Diabetes Obes Metab. 2014 Jan;16(1):9-21. doi: 10.1111/dom.12119. Epub 2013 May 26.
The hormone glucagon-like peptide-1 (GLP-1) is released from the gut in response to food intake. It acts as a satiety signal, leading to reduced food intake, and also as a regulator of gastric emptying. Furthermore, GLP-1 functions as an incretin hormone, stimulating insulin release and inhibiting glucagon secretion from the pancreas in response to food ingestion. Evidence suggests that the action or effect of GLP-1 may be impaired in obese subjects, even in those with normal glucose tolerance. GLP-1 impairment may help explain the increased gastric emptying and decreased satiety signalling seen in obesity. Incretin impairment, probably associated with reduced insulinotropic potency of GLP-1, is also characteristic of type 2 diabetes (T2D). Therefore, it is possible that incretin impairment may contribute to the pathophysiological bridge between obesity and T2D. This review summarises current knowledge about the pathophysiology and consequences of GLP-1 and incretin impairment in obesity, and examines the evidence for an incretin-related link between obesity and T2D. It also considers the current literature surrounding the novel use of GLP-1 receptor agonists as a treatment for obesity in patients with normoglycaemia, prediabetes and T2D.

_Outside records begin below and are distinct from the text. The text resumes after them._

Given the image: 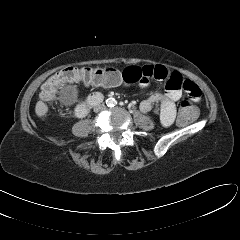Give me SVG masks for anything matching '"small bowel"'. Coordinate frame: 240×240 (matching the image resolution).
Segmentation results:
<instances>
[{
    "mask_svg": "<svg viewBox=\"0 0 240 240\" xmlns=\"http://www.w3.org/2000/svg\"><path fill=\"white\" fill-rule=\"evenodd\" d=\"M165 80V91L154 93L140 104V110L147 114L154 111L163 126L173 123L176 116V103L183 93L193 102L200 100L201 91L191 80L179 72H170L163 65L129 66L123 70L116 82L103 83L95 86L112 87L120 84L138 83L141 88L148 86L150 79Z\"/></svg>",
    "mask_w": 240,
    "mask_h": 240,
    "instance_id": "1",
    "label": "small bowel"
}]
</instances>
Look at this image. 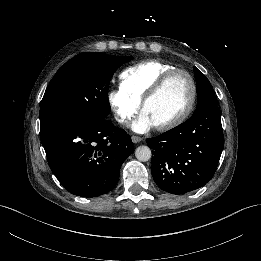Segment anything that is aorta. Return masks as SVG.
I'll list each match as a JSON object with an SVG mask.
<instances>
[{
    "label": "aorta",
    "mask_w": 261,
    "mask_h": 261,
    "mask_svg": "<svg viewBox=\"0 0 261 261\" xmlns=\"http://www.w3.org/2000/svg\"><path fill=\"white\" fill-rule=\"evenodd\" d=\"M152 152L147 146H139L135 151V157L140 162H147L151 159Z\"/></svg>",
    "instance_id": "762f6f07"
}]
</instances>
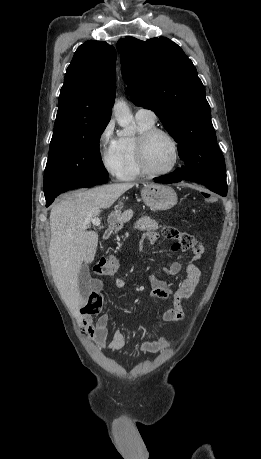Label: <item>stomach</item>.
I'll return each mask as SVG.
<instances>
[{"mask_svg": "<svg viewBox=\"0 0 261 459\" xmlns=\"http://www.w3.org/2000/svg\"><path fill=\"white\" fill-rule=\"evenodd\" d=\"M141 197L146 206L152 211H165L177 204V194L168 185L145 184Z\"/></svg>", "mask_w": 261, "mask_h": 459, "instance_id": "0dacf381", "label": "stomach"}]
</instances>
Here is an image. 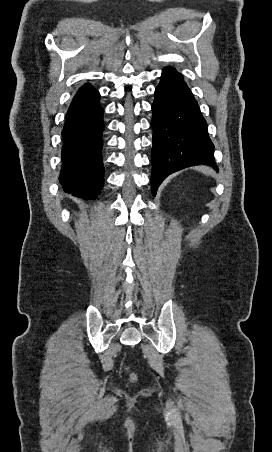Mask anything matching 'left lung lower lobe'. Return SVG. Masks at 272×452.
Here are the masks:
<instances>
[{
    "label": "left lung lower lobe",
    "mask_w": 272,
    "mask_h": 452,
    "mask_svg": "<svg viewBox=\"0 0 272 452\" xmlns=\"http://www.w3.org/2000/svg\"><path fill=\"white\" fill-rule=\"evenodd\" d=\"M152 111L153 195L171 173L199 164L216 168L206 120L183 77L172 67L162 72Z\"/></svg>",
    "instance_id": "left-lung-lower-lobe-1"
}]
</instances>
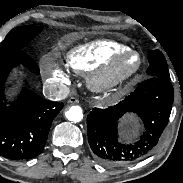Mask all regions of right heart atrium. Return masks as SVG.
Segmentation results:
<instances>
[{
    "mask_svg": "<svg viewBox=\"0 0 183 183\" xmlns=\"http://www.w3.org/2000/svg\"><path fill=\"white\" fill-rule=\"evenodd\" d=\"M50 80L58 85H67L68 78L60 67H55L50 73Z\"/></svg>",
    "mask_w": 183,
    "mask_h": 183,
    "instance_id": "1",
    "label": "right heart atrium"
}]
</instances>
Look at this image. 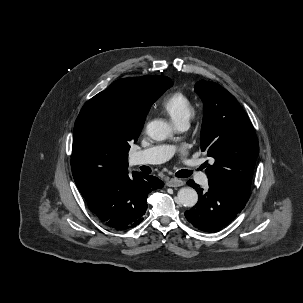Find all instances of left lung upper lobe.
Returning <instances> with one entry per match:
<instances>
[{"label": "left lung upper lobe", "instance_id": "5c2ea615", "mask_svg": "<svg viewBox=\"0 0 303 303\" xmlns=\"http://www.w3.org/2000/svg\"><path fill=\"white\" fill-rule=\"evenodd\" d=\"M204 103L201 150L213 157L205 172L209 179L249 198L259 146L254 128L243 108L219 84L198 81Z\"/></svg>", "mask_w": 303, "mask_h": 303}]
</instances>
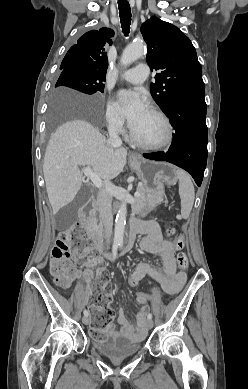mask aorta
Returning a JSON list of instances; mask_svg holds the SVG:
<instances>
[{"label":"aorta","mask_w":248,"mask_h":389,"mask_svg":"<svg viewBox=\"0 0 248 389\" xmlns=\"http://www.w3.org/2000/svg\"><path fill=\"white\" fill-rule=\"evenodd\" d=\"M145 53V45L143 43H133L128 45L121 56L120 63L123 66H128ZM127 204L122 202L115 219L114 229V244L116 246H123L124 229L126 224Z\"/></svg>","instance_id":"1"}]
</instances>
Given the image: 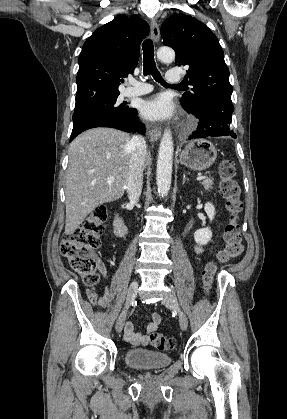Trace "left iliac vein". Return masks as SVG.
I'll use <instances>...</instances> for the list:
<instances>
[{
	"label": "left iliac vein",
	"instance_id": "obj_1",
	"mask_svg": "<svg viewBox=\"0 0 287 419\" xmlns=\"http://www.w3.org/2000/svg\"><path fill=\"white\" fill-rule=\"evenodd\" d=\"M162 304L166 307L175 309L179 314V323L181 329L184 331L188 326V319L184 312L180 309L175 292L171 290L166 298L162 300Z\"/></svg>",
	"mask_w": 287,
	"mask_h": 419
}]
</instances>
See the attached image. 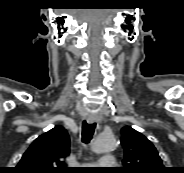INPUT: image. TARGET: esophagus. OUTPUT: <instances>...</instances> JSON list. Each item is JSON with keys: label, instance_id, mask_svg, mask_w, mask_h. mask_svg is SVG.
Instances as JSON below:
<instances>
[{"label": "esophagus", "instance_id": "34e87169", "mask_svg": "<svg viewBox=\"0 0 184 173\" xmlns=\"http://www.w3.org/2000/svg\"><path fill=\"white\" fill-rule=\"evenodd\" d=\"M88 123H94V122H98L101 120L100 115L98 114H90L87 118H86Z\"/></svg>", "mask_w": 184, "mask_h": 173}]
</instances>
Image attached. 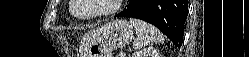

激素胰高血糖素样肽-1(GLP-1)在摄入食物后从肠道释放。它作为一种饱腹感信号,导致食物摄入量减少,同时也是胃排空的调节剂。此外,GLP-1作为一种肠促胰岛素激素,在摄入食物后刺激胰岛素释放并抑制胰腺分泌胰高血糖素。有证据表明,即使在糖耐量正常的肥胖受试者中,GLP-1的作用或效应也可能受损。GLP-1受损可能有助于解释肥胖时胃排空增加和饱腹感信号减弱的现象。肠促胰岛素受损,可能与GLP-1促胰岛素作用减弱有关,也是2型糖尿病(T2D)的特征。因此,肠促胰岛素受损可能在肥胖与T2D之间的病理生理联系中起作用。本综述总结了目前关于肥胖中GLP-1和肠促胰岛素受损的病理生理学及后果的知识,并研究了肥胖与T2D之间肠促胰岛素相关联系的证据。它还考虑了围绕GLP-1受体激动剂作为正常血糖、糖尿病前期和T2D患者肥胖治疗新用途的现有文献。